TASK TO CARRY OUT
Every line that contains "historical" must be located and copied from the data.

── DATA LISTING ──

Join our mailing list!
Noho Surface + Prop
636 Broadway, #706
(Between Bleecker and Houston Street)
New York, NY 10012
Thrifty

───
── DATA LISTING ──

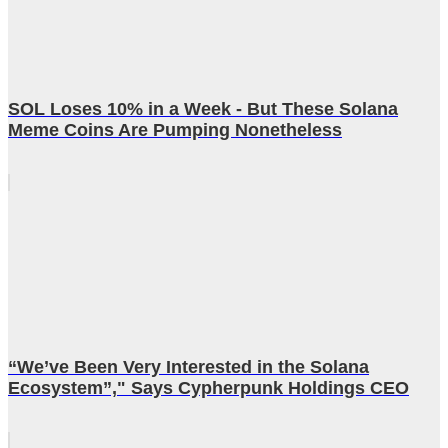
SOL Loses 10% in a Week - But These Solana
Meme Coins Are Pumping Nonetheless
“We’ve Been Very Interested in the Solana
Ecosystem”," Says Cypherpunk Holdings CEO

───
── DATA LISTING ──

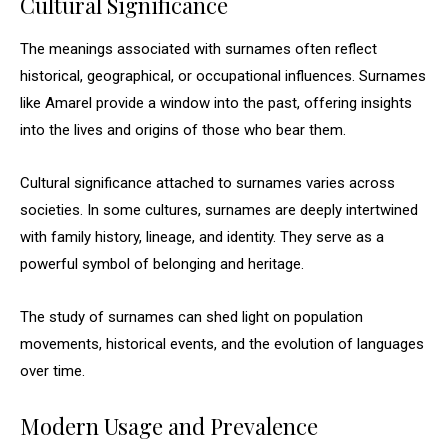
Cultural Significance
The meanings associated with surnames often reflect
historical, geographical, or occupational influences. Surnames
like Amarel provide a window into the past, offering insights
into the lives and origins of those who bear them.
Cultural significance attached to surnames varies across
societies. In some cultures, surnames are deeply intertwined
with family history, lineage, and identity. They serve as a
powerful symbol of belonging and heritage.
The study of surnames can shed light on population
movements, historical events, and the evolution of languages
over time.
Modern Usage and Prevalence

───

ANSWER TO THIS TASK
historical, geographical, or occupational influences. Surnames
movements, historical events, and the evolution of languages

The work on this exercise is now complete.